■ **EXERCISE BRIEF**
Copy exactly the lines of the material below, starting with the first and including the line that holds "modalités de la".

■ **RECORDS**
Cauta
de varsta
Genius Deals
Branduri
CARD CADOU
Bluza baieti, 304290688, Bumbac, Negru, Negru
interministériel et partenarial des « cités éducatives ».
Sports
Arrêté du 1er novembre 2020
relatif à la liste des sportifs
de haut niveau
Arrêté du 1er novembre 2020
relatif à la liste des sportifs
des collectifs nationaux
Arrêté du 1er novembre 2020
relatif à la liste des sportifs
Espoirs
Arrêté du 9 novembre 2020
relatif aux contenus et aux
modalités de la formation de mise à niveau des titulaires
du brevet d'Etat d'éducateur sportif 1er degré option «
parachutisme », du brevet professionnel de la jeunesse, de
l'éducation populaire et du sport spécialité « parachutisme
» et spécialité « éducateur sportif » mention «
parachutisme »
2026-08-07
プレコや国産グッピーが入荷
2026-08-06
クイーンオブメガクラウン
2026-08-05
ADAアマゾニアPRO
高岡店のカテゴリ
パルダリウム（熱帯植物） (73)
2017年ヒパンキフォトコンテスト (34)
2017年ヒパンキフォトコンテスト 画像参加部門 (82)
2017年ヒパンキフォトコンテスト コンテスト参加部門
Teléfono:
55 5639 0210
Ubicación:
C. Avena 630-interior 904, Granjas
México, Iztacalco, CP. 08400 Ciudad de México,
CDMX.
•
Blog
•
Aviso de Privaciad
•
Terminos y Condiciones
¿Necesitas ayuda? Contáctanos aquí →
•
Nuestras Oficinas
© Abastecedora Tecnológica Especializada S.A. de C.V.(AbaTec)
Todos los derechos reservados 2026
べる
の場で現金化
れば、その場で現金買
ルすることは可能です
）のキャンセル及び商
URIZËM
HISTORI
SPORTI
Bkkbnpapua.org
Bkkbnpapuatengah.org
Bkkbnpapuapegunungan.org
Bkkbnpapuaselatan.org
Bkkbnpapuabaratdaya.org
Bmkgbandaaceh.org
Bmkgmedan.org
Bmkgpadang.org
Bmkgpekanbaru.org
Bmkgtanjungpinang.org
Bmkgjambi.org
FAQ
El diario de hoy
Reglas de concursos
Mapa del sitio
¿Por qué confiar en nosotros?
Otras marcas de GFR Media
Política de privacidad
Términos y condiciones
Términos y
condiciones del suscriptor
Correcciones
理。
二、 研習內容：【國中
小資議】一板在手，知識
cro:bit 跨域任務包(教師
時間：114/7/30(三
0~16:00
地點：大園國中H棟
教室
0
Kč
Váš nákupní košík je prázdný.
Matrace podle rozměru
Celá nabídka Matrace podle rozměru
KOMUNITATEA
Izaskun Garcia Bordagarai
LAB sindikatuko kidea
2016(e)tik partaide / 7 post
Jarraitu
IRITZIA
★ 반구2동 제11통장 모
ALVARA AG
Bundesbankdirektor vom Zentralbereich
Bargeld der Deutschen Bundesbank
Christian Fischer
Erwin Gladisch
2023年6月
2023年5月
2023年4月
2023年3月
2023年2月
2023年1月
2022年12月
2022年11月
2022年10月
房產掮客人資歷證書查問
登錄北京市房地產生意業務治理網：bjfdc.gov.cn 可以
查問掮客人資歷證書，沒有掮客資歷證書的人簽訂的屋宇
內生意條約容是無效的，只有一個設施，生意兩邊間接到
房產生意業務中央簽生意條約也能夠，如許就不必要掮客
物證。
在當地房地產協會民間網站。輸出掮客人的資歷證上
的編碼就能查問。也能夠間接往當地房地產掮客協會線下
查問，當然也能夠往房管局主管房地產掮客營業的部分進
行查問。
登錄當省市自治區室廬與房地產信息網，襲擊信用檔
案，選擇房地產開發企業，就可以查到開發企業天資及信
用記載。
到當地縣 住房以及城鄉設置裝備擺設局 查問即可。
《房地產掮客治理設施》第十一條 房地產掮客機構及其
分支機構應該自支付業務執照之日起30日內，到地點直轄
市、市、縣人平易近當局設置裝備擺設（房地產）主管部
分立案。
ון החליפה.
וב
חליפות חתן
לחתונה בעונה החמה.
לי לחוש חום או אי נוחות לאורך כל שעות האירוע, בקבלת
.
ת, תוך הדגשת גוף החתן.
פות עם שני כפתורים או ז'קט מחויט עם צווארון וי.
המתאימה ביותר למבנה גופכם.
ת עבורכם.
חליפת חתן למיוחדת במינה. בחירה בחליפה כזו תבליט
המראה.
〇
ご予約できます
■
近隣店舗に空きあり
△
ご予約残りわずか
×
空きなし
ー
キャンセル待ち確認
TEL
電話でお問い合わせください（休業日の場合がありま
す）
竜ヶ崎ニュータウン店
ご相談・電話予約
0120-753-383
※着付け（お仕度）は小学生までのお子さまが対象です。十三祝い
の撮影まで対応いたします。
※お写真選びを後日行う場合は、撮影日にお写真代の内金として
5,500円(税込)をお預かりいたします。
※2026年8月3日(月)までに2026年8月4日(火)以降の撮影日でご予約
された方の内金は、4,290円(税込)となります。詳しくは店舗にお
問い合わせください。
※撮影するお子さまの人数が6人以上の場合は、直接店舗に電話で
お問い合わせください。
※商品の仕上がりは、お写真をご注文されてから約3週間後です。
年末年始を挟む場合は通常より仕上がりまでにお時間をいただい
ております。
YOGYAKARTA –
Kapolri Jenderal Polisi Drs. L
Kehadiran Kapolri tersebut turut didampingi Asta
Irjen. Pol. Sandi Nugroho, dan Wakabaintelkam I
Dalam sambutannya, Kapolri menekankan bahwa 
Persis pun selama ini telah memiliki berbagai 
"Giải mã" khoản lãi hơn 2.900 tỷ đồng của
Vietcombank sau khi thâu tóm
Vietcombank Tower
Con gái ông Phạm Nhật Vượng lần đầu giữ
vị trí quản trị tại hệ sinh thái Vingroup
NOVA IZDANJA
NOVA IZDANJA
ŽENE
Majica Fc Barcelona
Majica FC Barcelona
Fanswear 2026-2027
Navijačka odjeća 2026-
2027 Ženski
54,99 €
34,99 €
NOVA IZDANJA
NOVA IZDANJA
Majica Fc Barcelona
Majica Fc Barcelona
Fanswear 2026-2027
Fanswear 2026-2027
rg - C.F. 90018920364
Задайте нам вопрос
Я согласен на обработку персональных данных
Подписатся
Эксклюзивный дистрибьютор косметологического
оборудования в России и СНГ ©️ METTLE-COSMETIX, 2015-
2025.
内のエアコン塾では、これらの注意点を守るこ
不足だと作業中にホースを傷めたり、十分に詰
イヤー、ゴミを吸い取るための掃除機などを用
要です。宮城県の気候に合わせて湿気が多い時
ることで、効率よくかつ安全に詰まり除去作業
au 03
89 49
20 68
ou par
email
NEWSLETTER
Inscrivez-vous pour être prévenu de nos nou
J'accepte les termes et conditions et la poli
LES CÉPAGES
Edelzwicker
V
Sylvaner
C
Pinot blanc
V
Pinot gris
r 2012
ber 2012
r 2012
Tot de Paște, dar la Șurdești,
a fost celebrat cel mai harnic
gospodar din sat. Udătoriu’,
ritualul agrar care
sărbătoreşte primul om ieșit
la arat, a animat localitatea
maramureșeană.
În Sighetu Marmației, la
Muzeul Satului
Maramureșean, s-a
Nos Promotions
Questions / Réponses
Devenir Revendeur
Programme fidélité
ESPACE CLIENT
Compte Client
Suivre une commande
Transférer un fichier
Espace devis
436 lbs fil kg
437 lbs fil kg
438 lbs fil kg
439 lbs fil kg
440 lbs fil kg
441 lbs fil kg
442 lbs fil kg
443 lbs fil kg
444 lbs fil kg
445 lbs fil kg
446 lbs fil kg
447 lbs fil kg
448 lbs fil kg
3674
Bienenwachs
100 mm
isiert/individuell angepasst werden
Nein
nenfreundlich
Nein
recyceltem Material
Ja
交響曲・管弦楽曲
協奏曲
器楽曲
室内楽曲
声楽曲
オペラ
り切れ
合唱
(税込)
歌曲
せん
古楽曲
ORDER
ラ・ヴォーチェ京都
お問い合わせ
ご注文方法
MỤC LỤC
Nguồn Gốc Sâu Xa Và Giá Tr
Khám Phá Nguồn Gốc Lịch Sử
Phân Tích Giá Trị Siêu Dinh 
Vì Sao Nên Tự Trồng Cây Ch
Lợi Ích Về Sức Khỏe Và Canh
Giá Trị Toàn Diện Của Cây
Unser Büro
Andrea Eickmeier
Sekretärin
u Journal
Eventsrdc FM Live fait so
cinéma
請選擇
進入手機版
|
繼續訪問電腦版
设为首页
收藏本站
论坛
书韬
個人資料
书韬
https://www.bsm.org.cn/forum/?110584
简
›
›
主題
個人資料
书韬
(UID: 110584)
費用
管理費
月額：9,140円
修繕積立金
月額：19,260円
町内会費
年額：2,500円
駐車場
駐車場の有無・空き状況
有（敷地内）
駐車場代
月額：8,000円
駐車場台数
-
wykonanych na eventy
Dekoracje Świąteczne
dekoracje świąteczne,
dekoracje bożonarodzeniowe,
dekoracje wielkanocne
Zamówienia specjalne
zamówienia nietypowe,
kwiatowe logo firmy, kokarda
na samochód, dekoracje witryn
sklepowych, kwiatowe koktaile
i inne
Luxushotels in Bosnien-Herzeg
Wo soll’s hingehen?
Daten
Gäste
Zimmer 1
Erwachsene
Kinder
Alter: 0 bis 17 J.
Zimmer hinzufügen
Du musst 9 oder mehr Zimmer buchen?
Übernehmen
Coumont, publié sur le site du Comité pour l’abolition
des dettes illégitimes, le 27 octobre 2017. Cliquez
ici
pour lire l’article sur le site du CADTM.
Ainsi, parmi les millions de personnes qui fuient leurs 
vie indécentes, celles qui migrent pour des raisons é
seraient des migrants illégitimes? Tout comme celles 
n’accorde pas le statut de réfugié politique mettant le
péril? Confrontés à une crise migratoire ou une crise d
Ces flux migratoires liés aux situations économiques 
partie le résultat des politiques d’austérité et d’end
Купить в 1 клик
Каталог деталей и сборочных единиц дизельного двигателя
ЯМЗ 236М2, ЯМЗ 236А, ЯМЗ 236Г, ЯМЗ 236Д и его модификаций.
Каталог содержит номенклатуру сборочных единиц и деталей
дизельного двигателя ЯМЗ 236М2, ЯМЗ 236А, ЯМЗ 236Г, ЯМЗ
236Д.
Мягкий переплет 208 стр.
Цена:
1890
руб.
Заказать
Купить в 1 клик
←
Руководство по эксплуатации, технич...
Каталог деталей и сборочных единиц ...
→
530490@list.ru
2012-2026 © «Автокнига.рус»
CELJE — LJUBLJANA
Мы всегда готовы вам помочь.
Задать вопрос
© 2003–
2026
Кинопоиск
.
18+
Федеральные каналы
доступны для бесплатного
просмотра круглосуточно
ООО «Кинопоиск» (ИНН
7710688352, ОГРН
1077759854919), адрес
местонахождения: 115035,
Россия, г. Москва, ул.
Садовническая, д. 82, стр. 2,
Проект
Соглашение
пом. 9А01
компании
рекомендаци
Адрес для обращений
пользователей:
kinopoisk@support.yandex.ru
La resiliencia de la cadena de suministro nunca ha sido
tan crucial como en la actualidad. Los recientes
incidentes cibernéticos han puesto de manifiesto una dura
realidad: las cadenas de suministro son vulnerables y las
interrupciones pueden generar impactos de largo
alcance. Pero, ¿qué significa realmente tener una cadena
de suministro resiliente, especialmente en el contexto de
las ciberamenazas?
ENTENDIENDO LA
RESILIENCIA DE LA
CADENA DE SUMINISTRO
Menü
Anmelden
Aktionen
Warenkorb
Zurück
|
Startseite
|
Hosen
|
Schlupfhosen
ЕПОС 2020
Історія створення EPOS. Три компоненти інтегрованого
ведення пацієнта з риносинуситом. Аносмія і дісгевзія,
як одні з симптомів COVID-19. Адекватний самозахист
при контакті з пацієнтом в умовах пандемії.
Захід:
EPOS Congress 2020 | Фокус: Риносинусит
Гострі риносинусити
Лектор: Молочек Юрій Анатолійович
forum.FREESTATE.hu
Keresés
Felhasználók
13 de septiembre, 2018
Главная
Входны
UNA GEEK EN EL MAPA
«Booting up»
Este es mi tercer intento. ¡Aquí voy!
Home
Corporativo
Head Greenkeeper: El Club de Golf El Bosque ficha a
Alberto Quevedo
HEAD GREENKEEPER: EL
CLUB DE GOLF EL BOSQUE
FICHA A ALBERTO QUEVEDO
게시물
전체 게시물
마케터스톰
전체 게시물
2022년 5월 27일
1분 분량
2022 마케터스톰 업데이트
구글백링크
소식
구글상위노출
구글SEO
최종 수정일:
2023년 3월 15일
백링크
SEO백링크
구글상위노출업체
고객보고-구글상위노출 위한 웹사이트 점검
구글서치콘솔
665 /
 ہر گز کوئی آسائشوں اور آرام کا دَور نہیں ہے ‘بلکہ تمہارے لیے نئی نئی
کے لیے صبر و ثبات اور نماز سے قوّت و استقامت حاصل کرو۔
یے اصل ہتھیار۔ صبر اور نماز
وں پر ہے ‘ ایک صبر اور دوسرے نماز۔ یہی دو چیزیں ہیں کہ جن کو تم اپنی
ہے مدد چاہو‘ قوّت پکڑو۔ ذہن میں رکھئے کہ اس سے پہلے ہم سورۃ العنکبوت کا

■ **WRITTEN REPLY**
Cauta
de varsta
Genius Deals
Branduri
CARD CADOU
Bluza baieti, 304290688, Bumbac, Negru, Negru
interministériel et partenarial des « cités éducatives ».
Sports
Arrêté du 1er novembre 2020
relatif à la liste des sportifs
de haut niveau
Arrêté du 1er novembre 2020
relatif à la liste des sportifs
des collectifs nationaux
Arrêté du 1er novembre 2020
relatif à la liste des sportifs
Espoirs
Arrêté du 9 novembre 2020
relatif aux contenus et aux
modalités de la formation de mise à niveau des titulaires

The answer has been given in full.